## Import libraries

In [1]:
import os
import json
import pandas as pd
import numpy as np
import seaborn as sns
import matplotlib.pyplot as plt
import plotly.express as px
import plotly.graph_objects as go
import plotly.figure_factory as ff
import geopandas as gpd
from plotly.subplots import make_subplots
from sklearn.ensemble import IsolationForest
from sklearn.linear_model import LinearRegression
from scipy.stats import chi2_contingency

pd.set_option('display.max_columns', None)
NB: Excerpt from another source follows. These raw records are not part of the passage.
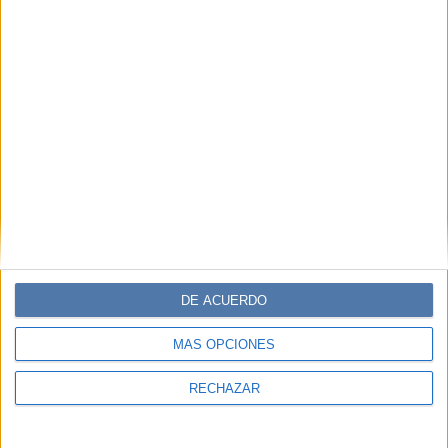
DE ACUERDO
MÁS OPCIONES
RECHAZAR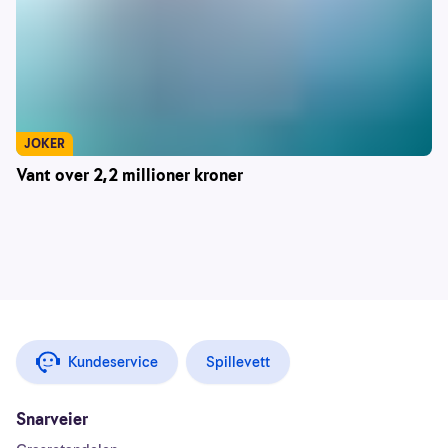
JOKER
Vant over 2,2 millioner kroner
Kundeservice
Spillevett
Snarveier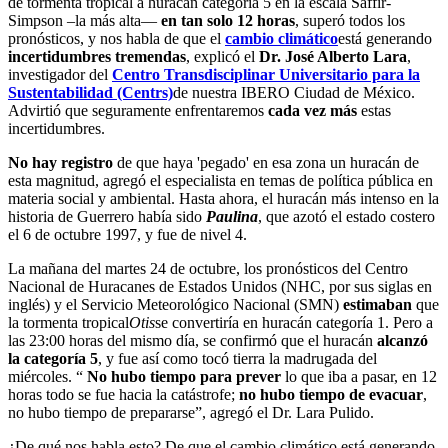
de tormenta tropical a huracán categoría 5 en la escala Saffir-
Simpson –la más alta—
en tan solo 12 horas
, superó todos los
pronósticos, y nos habla de que el
cambio climático
está generando
incertidumbres tremendas
, explicó el
Dr. José Alberto Lara
,
investigador del
Centro Transdisciplinar Universitario para la
Sustentabilidad (Centrs)
de nuestra IBERO Ciudad de México.
Advirtió que seguramente enfrentaremos
cada vez más
estas
incertidumbres.
No hay registro
de que haya 'pegado' en esa zona un huracán de
esta magnitud, agregó el especialista en temas de política pública en
materia social y ambiental. Hasta ahora, el huracán más intenso en la
historia de Guerrero había sido
Paulina
, que azotó el estado costero
el 6 de octubre 1997, y fue de nivel 4.
La mañana del martes 24 de octubre, los pronósticos del Centro
Nacional de Huracanes de Estados Unidos (NHC, por sus siglas en
inglés) y el Servicio Meteorológico Nacional (SMN)
estimaban
que
la tormenta tropical
Otis
se convertiría en huracán categoría 1. Pero a
las 23:00 horas del mismo día, se confirmó que el huracán
alcanzó
la categoría 5
, y fue así como tocó tierra la madrugada del
miércoles. “
No hubo tiempo para prever
lo que iba a pasar, en 12
horas todo se fue hacia la catástrofe;
no hubo tiempo de evacuar
,
no hubo tiempo de prepararse”, agregó el Dr. Lara Pulido.
¿De qué nos habla esto? De que el cambio climático está generando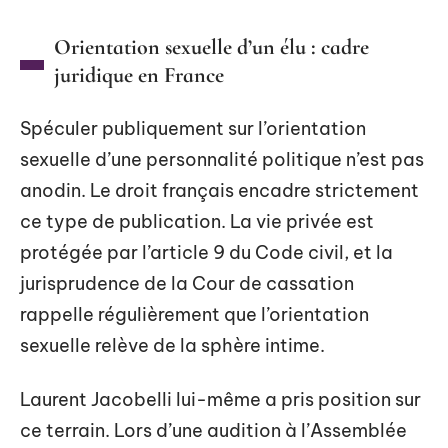
Orientation sexuelle d’un élu : cadre
juridique en France
Spéculer publiquement sur l’orientation
sexuelle d’une personnalité politique n’est pas
anodin. Le droit français encadre strictement
ce type de publication. La vie privée est
protégée par l’article 9 du Code civil, et la
jurisprudence de la Cour de cassation
rappelle régulièrement que l’orientation
sexuelle relève de la sphère intime.
Laurent Jacobelli lui-même a pris position sur
ce terrain. Lors d’une audition à l’Assemblée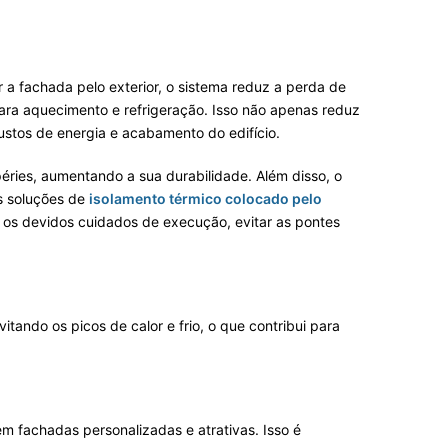
r a fachada pelo exterior, o sistema reduz a perda de
ara aquecimento e refrigeração. Isso não apenas reduz
ustos de energia e acabamento do edifício.
éries, aumentando a sua durabilidade. Além disso, o
às soluções de
isolamento térmico colocado pelo
 os devidos cuidados de execução, evitar as pontes
tando os picos de calor e frio, o que contribui para
 fachadas personalizadas e atrativas. Isso é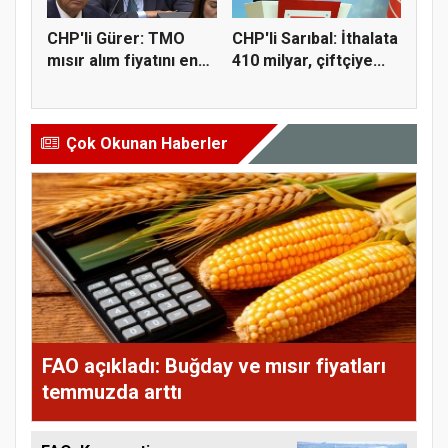
CHP'li Gürer: TMO
CHP'li Sarıbal: İthalata
mısır alım fiyatını en
410 milyar, çiftçiye...
az 1...
Çok Okunan Haberler
FAO açıkladı: Buğday ve mısır fiyatları
temmuzda arttı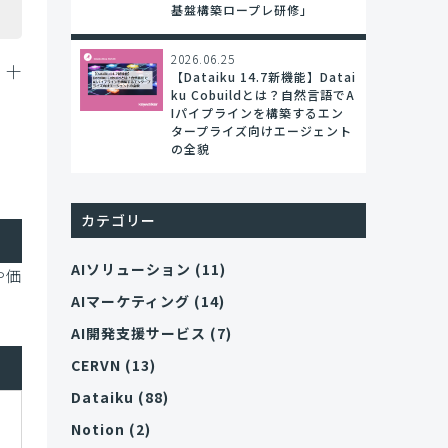
基盤構築ロープレ研修」
2026.06.25
、十
【Dataiku 14.7新機能】Datai
ku Cobuildとは？自然言語でA
Iパイプラインを構築するエン
タープライズ向けエージェント
の全貌
カテゴリー
AIソリューション
(11)
や価
AIマーケティング
(14)
AI開発支援サービス
(7)
CERVN
(13)
Dataiku
(88)
Notion
(2)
## 2. Read the training data

In [2]:
def get_data(name, base_dir=None):
    # If base_dir is not provided, use the current working directory
    if base_dir is None:
        base_dir = os.getcwd()
    
    # Construct the path to the Data directory
    data_dir = os.path.join(base_dir, '..', 'Data')
    
    # Construct the full file path
    file_name = f"{name}.csv"
    file_path = os.path.join(data_dir, file_name)
    
    # Check if the file exists
    if not os.path.exists(file_path):
        raise FileNotFoundError(f"The file {file_name} does not exist in the specified path.")
    
    # Read and return the CSV file
    return pd.read_csv(file_path)

In [3]:
train = get_data('eda_data')
# for visulaization we are using only 1000 rows not entire dataset because of computation limitations
train = train.sample(n=1000, random_state=42).reset_index(drop=True)
# load json file
with open("../GeoJson/germany-states2.geojson", "r") as file:
    geojson_data = json.load(file)
    
# view of the dataset
print(f'shape of the dataframe: {train.shape}')
train.head(2)

shape of the dataframe: (1000, 30)


Unnamed: 0,serviceCharge,picturecount,pricetrend,telekomUploadSpeed,totalRent,baseRent,livingSpace,noRooms,residents,zip_area_sq_km,stateName,heatingType,telekomTvOffer,newlyConst,balcony,firingTypes,hasKitchen,cellar,condition,interiorQual,petsAllowed,lift,typeOfFlat,geo_plz,garden,date,cityCode,cityName,yearConstructed_category,floor_category
0,105.68,8,1.59,40,624.18,442.54,66.05,2,19352,6.266675,Sachsen_Anhalt,district_heating,ONE_YEAR_FREE,False,True,district_heating:local_heating,False,True,unknown,normal,negotiable,True,apartment,39104,False,Feb 2020,39,Magdeburg,1973-1997,floor_6_45
1,94.0,4,3.33,40,459.0,317.0,49.44,2,32776,21.502596,Nordrhein_Westfalen,district_heating,ONE_YEAR_FREE,False,False,gas,False,True,unknown,unknown,unknown,False,ground_floor,45665,False,Sep 2018,45,Essen,1952-1973,ground_floor_and_below


## 3. Dashboard charts

### Dashboard State wise analysis

In [None]:
# totalprice vs stateName
avg_rent_by_state = train.groupby('stateName')['totalRent'].mean().sort_values(ascending= False).reset_index()

# Create the box plot
fig = px.bar(avg_rent_by_state, x='stateName', y='totalRent', width = 900 ,height= 500)
fig.update_layout(title='Average Total Rent per Month by State',
                   xaxis_title='State Name',
                   yaxis_title='Average Total Rent')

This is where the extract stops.